● DATA UNDER STUDY

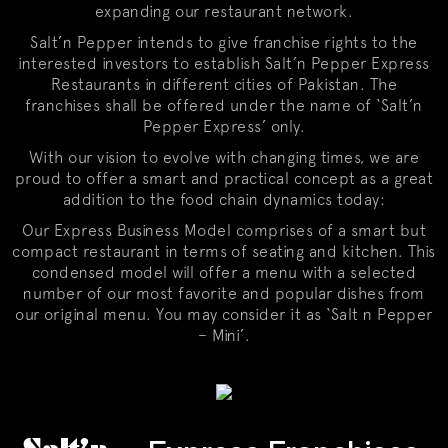
expanding our restaurant network.
Salt’n Pepper intends to give franchise rights to the
interested investors to establish Salt’n Pepper Express
Restaurants in different cities of Pakistan. The
franchises shall be offered under the name of ‘Salt’n
Pepper Express’ only.
With our vision to evolve with changing times, we are
proud to offer a smart and practical concept as a great
addition to the food chain dynamics today:
Our Express Business Model comprises of a smart but
compact restaurant in terms of seating and kitchen. This
condensed model will offer a menu with a selected
number of our most favorite and popular dishes from
our original menu. You may consider it as ‘Salt n Pepper
– Mini’.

● ACTION ITEM
The line containing "addition to the" marks where to begin; copy it and every later line exactly, through the end of the data.

● SOLUTION
addition to the food chain dynamics today:
Our Express Business Model comprises of a smart but
compact restaurant in terms of seating and kitchen. This
condensed model will offer a menu with a selected
number of our most favorite and popular dishes from
our original menu. You may consider it as ‘Salt n Pepper
– Mini’.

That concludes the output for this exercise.